Toutes les Régions du pays ont connu une reprise après la crise économique de 2009 mais c'est la Wallonie qui a enregistré la plus forte croissance sur la période 2008-2011, avec une croissance économique annuelle moyenne de 1,18%, soit deux fois plus que la Flandre, indiquent les comptes régionaux publiés vendredi par l'Institut des comptes nationaux (ICN).
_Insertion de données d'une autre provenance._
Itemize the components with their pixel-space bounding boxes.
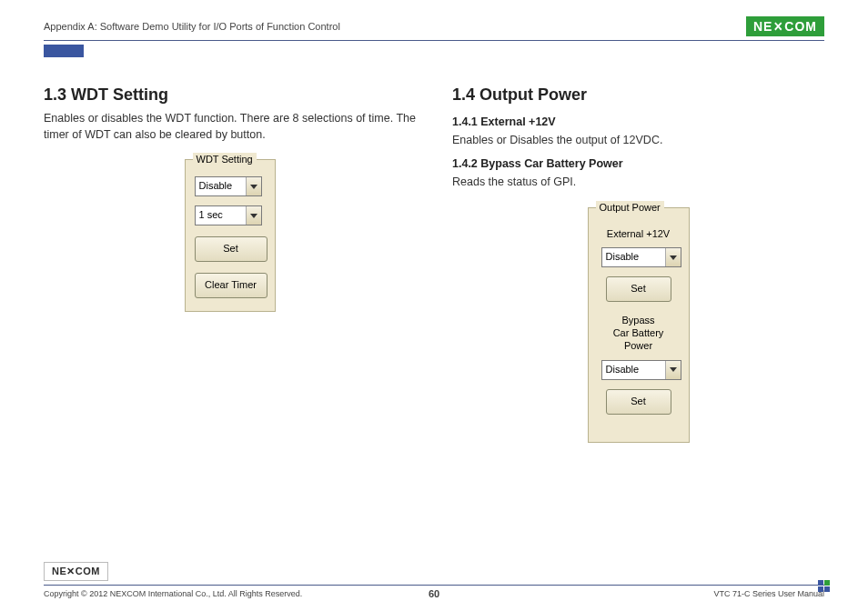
bypass-set-button[interactable]: Set [606, 389, 671, 415]
appendix-title: Appendix A: Software Demo Utility for I/… [44, 21, 340, 32]
bypass-value: Disable [602, 361, 665, 379]
external-12v-text: Enables or Disables the output of 12VDC. [452, 132, 824, 148]
dropdown-arrow-icon[interactable] [665, 248, 681, 266]
logo-text: NE✕COM [746, 16, 824, 36]
logo-top: NE✕COM [746, 16, 824, 36]
subsection-heading-external-12v: 1.4.1 External +12V [452, 114, 824, 130]
bypass-label-l2: Car Battery [613, 327, 664, 338]
output-power-group: Output Power External +12V Disable Set B… [588, 207, 690, 443]
wdt-time-combo[interactable]: 1 sec [195, 205, 262, 225]
dropdown-arrow-icon[interactable] [246, 177, 261, 195]
footer-corner-icon [818, 580, 830, 592]
wdt-enable-combo[interactable]: Disable [195, 176, 262, 196]
external-12v-combo[interactable]: Disable [601, 247, 681, 267]
section-heading-output-power: 1.4 Output Power [452, 83, 824, 106]
footer-copyright: Copyright © 2012 NEXCOM International Co… [44, 589, 434, 598]
output-power-legend: Output Power [596, 201, 664, 215]
wdt-time-value: 1 sec [196, 206, 246, 225]
header-blue-tab [44, 45, 84, 57]
footer-manual-name: VTC 71-C Series User Manual [434, 589, 824, 598]
bypass-label: Bypass Car Battery Power [598, 315, 680, 352]
external-12v-label: External +12V [598, 228, 680, 241]
dropdown-arrow-icon[interactable] [246, 206, 261, 225]
bypass-combo[interactable]: Disable [601, 360, 681, 380]
wdt-set-button[interactable]: Set [195, 236, 267, 262]
bypass-label-l3: Power [624, 340, 652, 351]
dropdown-arrow-icon[interactable] [665, 361, 681, 379]
section-heading-wdt: 1.3 WDT Setting [44, 83, 416, 106]
page-number: 60 [429, 588, 439, 599]
wdt-enable-value: Disable [196, 177, 246, 195]
bypass-text: Reads the status of GPI. [452, 174, 824, 190]
wdt-clear-timer-button[interactable]: Clear Timer [195, 273, 267, 298]
external-12v-value: Disable [602, 248, 665, 266]
wdt-legend: WDT Setting [193, 153, 257, 167]
footer-logo: NE✕COM [44, 562, 108, 581]
external-12v-set-button[interactable]: Set [606, 276, 671, 302]
wdt-paragraph: Enables or disables the WDT function. Th… [44, 110, 416, 143]
bypass-label-l1: Bypass [621, 315, 654, 326]
subsection-heading-bypass: 1.4.2 Bypass Car Battery Power [452, 155, 824, 172]
wdt-setting-group: WDT Setting Disable 1 sec Set Clear Time… [185, 159, 276, 312]
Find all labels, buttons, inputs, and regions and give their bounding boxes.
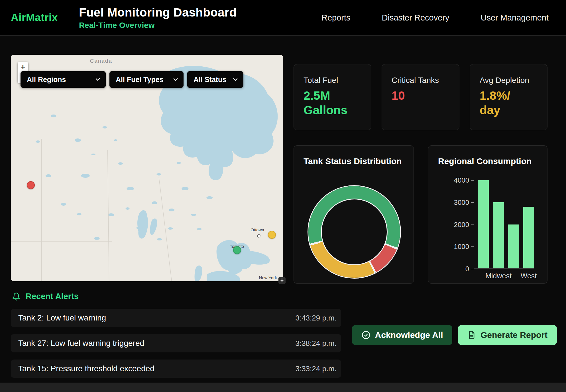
tank-status-card: Tank Status Distribution (294, 145, 414, 284)
nav-user-management[interactable]: User Management (481, 13, 549, 23)
alert-row[interactable]: Tank 27: Low fuel warning triggered 3:38… (11, 334, 341, 352)
bars-container (474, 180, 534, 268)
fuel-type-filter-dropdown[interactable]: All Fuel Types (109, 71, 184, 88)
chevron-down-icon (232, 76, 239, 83)
alert-message: Tank 27: Low fuel warning triggered (18, 339, 144, 348)
map-marker-layer (11, 55, 283, 281)
bar-1[interactable] (493, 202, 504, 268)
map-panel[interactable]: Canada Ottawa Toronto New York + − All R… (11, 55, 283, 281)
bar-plot-area[interactable]: MidwestWest (474, 180, 534, 269)
chevron-down-icon (172, 76, 179, 83)
bar-x-axis-labels: MidwestWest (474, 272, 534, 280)
stat-value: 2.5M Gallons (304, 88, 361, 117)
app-root: AirMatrix Fuel Monitoring Dashboard Real… (0, 0, 566, 392)
recent-alerts-title: Recent Alerts (26, 292, 79, 301)
acknowledge-all-label: Acknowledge All (375, 330, 443, 340)
map-marker-normal[interactable] (233, 246, 241, 254)
alert-list: Tank 2: Low fuel warning 3:43:29 p.m. Ta… (11, 309, 341, 378)
x-axis-label: Midwest (493, 272, 504, 280)
bar-3[interactable] (523, 207, 534, 268)
region-filter-value: All Regions (27, 75, 66, 84)
page-title: Fuel Monitoring Dashboard (79, 6, 237, 19)
stat-label: Total Fuel (304, 76, 361, 85)
bell-icon (12, 292, 21, 301)
stat-value: 1.8%/ day (480, 88, 538, 117)
check-circle-icon (361, 330, 370, 340)
bar-y-axis: 01000200030004000 (431, 180, 474, 269)
x-axis-label (508, 272, 519, 280)
regional-consumption-card: Regional Consumption 01000200030004000 M… (428, 145, 547, 284)
regional-consumption-bar-chart[interactable]: 01000200030004000 MidwestWest (431, 180, 534, 269)
regional-consumption-card-title: Regional Consumption (438, 156, 532, 166)
header: AirMatrix Fuel Monitoring Dashboard Real… (0, 0, 566, 36)
document-icon (467, 331, 476, 339)
main-nav: Reports Disaster Recovery User Managemen… (321, 13, 549, 23)
charts-row: Tank Status Distribution Regional Consum… (294, 145, 547, 284)
title-block: Fuel Monitoring Dashboard Real-Time Over… (79, 6, 237, 30)
alert-message: Tank 15: Pressure threshold exceeded (18, 364, 154, 373)
x-axis-label: West (523, 272, 534, 280)
tank-status-donut-chart[interactable] (308, 186, 400, 278)
page-subtitle: Real-Time Overview (79, 21, 237, 30)
stats-row: Total Fuel 2.5M Gallons Critical Tanks 1… (294, 64, 547, 130)
map-marker-warning[interactable] (268, 231, 276, 239)
alert-row[interactable]: Tank 15: Pressure threshold exceeded 3:3… (11, 360, 341, 378)
tank-status-card-title: Tank Status Distribution (304, 156, 402, 166)
brand-logo[interactable]: AirMatrix (11, 12, 58, 24)
grip-dots-icon (280, 278, 284, 283)
y-axis-tick: 2000 (454, 221, 474, 229)
alert-timestamp: 3:33:24 p.m. (295, 364, 337, 373)
bar-2[interactable] (508, 224, 519, 269)
status-filter-dropdown[interactable]: All Status (187, 71, 243, 88)
region-filter-dropdown[interactable]: All Regions (21, 71, 106, 88)
recent-alerts-heading: Recent Alerts (12, 292, 79, 301)
bar-0[interactable] (478, 180, 489, 268)
generate-report-button[interactable]: Generate Report (458, 325, 557, 345)
stat-card-total-fuel: Total Fuel 2.5M Gallons (294, 64, 371, 130)
stat-value: 10 (392, 88, 449, 103)
alert-timestamp: 3:38:24 p.m. (295, 339, 337, 348)
status-filter-value: All Status (194, 75, 226, 84)
y-axis-tick: 4000 (454, 176, 474, 184)
nav-disaster-recovery[interactable]: Disaster Recovery (382, 13, 449, 23)
alert-row[interactable]: Tank 2: Low fuel warning 3:43:29 p.m. (11, 309, 341, 327)
y-axis-tick: 0 (465, 265, 474, 273)
alert-timestamp: 3:43:29 p.m. (295, 314, 337, 322)
alert-actions: Acknowledge All Generate Report (352, 325, 557, 345)
stat-label: Critical Tanks (392, 76, 449, 85)
right-column: Total Fuel 2.5M Gallons Critical Tanks 1… (294, 64, 547, 284)
map-filter-row: All Regions All Fuel Types All Status (21, 71, 243, 88)
stat-label: Avg Depletion (480, 76, 538, 85)
stat-card-avg-depletion: Avg Depletion 1.8%/ day (470, 64, 547, 130)
alert-message: Tank 2: Low fuel warning (18, 313, 106, 322)
chevron-down-icon (94, 76, 101, 83)
nav-reports[interactable]: Reports (321, 13, 351, 23)
stat-card-critical-tanks: Critical Tanks 10 (382, 64, 459, 130)
bottom-strip (0, 383, 566, 392)
generate-report-label: Generate Report (481, 330, 547, 340)
fuel-type-filter-value: All Fuel Types (116, 75, 164, 84)
y-axis-tick: 1000 (454, 243, 474, 251)
map-attribution-toggle[interactable] (278, 277, 286, 284)
acknowledge-all-button[interactable]: Acknowledge All (352, 325, 452, 345)
y-axis-tick: 3000 (454, 199, 474, 207)
map-viewport[interactable]: Canada Ottawa Toronto New York (11, 55, 283, 281)
map-marker-critical[interactable] (27, 181, 35, 189)
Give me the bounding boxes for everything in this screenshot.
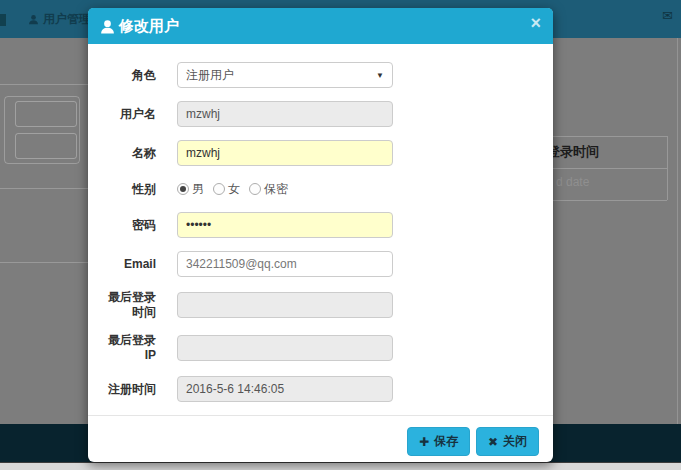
form-row-email: Email	[98, 251, 533, 277]
plus-icon: ✚	[419, 435, 429, 449]
register-time-label: 注册时间	[98, 382, 156, 397]
last-login-ip-field	[177, 335, 393, 361]
radio-unchecked-icon[interactable]	[249, 183, 261, 195]
role-select-value: 注册用户	[186, 67, 234, 84]
gender-secret-label: 保密	[264, 181, 288, 198]
gender-radio-female[interactable]: 女	[213, 181, 240, 198]
save-button[interactable]: ✚ 保存	[407, 427, 470, 456]
chevron-down-icon: ▼	[376, 71, 384, 80]
radio-checked-icon[interactable]	[177, 183, 189, 195]
username-label: 用户名	[98, 107, 156, 122]
form-row-username: 用户名	[98, 101, 533, 127]
close-button-label: 关闭	[503, 433, 527, 450]
email-field[interactable]	[177, 251, 393, 277]
form-row-password: 密码	[98, 212, 533, 238]
name-label: 名称	[98, 146, 156, 161]
user-icon	[100, 19, 115, 34]
username-field	[177, 101, 393, 127]
role-select[interactable]: 注册用户 ▼	[177, 62, 393, 88]
x-icon: ✖	[488, 435, 498, 449]
form-row-register-time: 注册时间	[98, 376, 533, 402]
register-time-field	[177, 376, 393, 402]
modal-body: 角色 注册用户 ▼ 用户名 名称 性别 男 女	[88, 44, 553, 415]
gender-label: 性别	[98, 182, 156, 197]
form-row-role: 角色 注册用户 ▼	[98, 62, 533, 88]
gender-female-label: 女	[228, 181, 240, 198]
last-login-time-field	[177, 292, 393, 318]
role-label: 角色	[98, 68, 156, 83]
last-login-time-label: 最后登录时间	[98, 290, 156, 320]
form-row-last-login-ip: 最后登录IP	[98, 333, 533, 363]
name-field[interactable]	[177, 140, 393, 166]
modal-header: 修改用户 ×	[88, 8, 553, 44]
modal-footer: ✚ 保存 ✖ 关闭	[88, 415, 553, 467]
form-row-gender: 性别 男 女 保密	[98, 179, 533, 199]
form-row-last-login-time: 最后登录时间	[98, 290, 533, 320]
edit-user-modal: 修改用户 × 角色 注册用户 ▼ 用户名 名称 性别 男	[88, 8, 553, 462]
gender-radio-secret[interactable]: 保密	[249, 181, 288, 198]
last-login-ip-label: 最后登录IP	[98, 333, 156, 363]
radio-unchecked-icon[interactable]	[213, 183, 225, 195]
close-icon[interactable]: ×	[530, 14, 541, 32]
form-row-name: 名称	[98, 140, 533, 166]
close-button[interactable]: ✖ 关闭	[476, 427, 539, 456]
modal-title-text: 修改用户	[119, 17, 179, 36]
gender-male-label: 男	[192, 181, 204, 198]
gender-radio-group: 男 女 保密	[177, 181, 288, 198]
email-label: Email	[98, 257, 156, 272]
password-label: 密码	[98, 218, 156, 233]
password-field[interactable]	[177, 212, 393, 238]
gender-radio-male[interactable]: 男	[177, 181, 204, 198]
save-button-label: 保存	[434, 433, 458, 450]
modal-title: 修改用户	[100, 17, 179, 36]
Sur cette période, la croissance économique annuelle moyenne s'est élevée à 0,62% pour Bruxelles et 0,58% pour la Flandre.

Après un repli en 2009 (-2,9%), l'activité économique a connu une nette reprise en Wallonie en 2010 (+3%) tandis que l'emploi total a augmenté de 1,1%, malgré près de 2.900 pertes d'emploi dans l'industrie, dont 1.800 dans la métallurgie.

"La croissance économique plus vigoureuse en Wallonie par rapport aux deux autres Régions a été soutenue principalement par l'industrie (essentiellement l'industrie pharmaceutique et, dans une moindre mesure, la métallurgie)", explique l'ICN.

En 2011, selon des premières estimations, l'économie wallonne a progressé de 2,3%, avec une augmentation totale de l'emploi de 1,5%. Une croissance "essentiellement portée par les branches d'activité +construction+, +industrie+, +transports et entreposage+, +activités immobilières+ et +commerce de gros et de détail+", poursuit l'ICN.

Quant à la Flandre, après le recul de 2009 (-3,2%), elle a enregistré une croissance de 2,1% en 2010 et, selon les premières estimations, de 2,3% en 2011. Au cours de ces deux années, l'industrie flamande aurait néanmoins perdu quelque 16.800 emplois.

Enfin, si l'économie de la Région de Bruxelles-Capitale a elle aussi souffert en 2009 (-1,8%), elle a pu renouer avec la croissance en 2010 (1,6%). Pour 2011, les estimations font état d'une croissance de 1,4%.

L'ICN constate par ailleurs que le revenu disponible par habitant s'élevait en 2010 à 16.850 euros en Wallonie (91,3% de la moyenne nationale), 19.500 euros en Flandre (105,8% de la moyenne nationale) et 17.350 euros (94% de la moyenne nationale). En 2010, seule la Région wallonne a néanmoins pu améliorer sa position par rapport à la moyenne nationale.

L'OCDE pointe une Wallonie "pleine de ressources, mais peu innovante"

Malgré ces chiffres, tout est loin d'être rose pour l'économie wallonne. La Wallonie est confrontée à l'impératif d'accélérer son processus de transformation vers une économie plus dynamique et plus innovante, a averti l'Organisation de Coopération et de Développement économiques (OCDE) dans une étude réalisée sur la politique d'innovation dans la Région. L'OCDE dresse un tableau mitigé de la Wallonie, entre un taux d'activité trop faible et un niveau de formation de la main d'oeuvre qui supporte la comparaison mais doit s'améliorer.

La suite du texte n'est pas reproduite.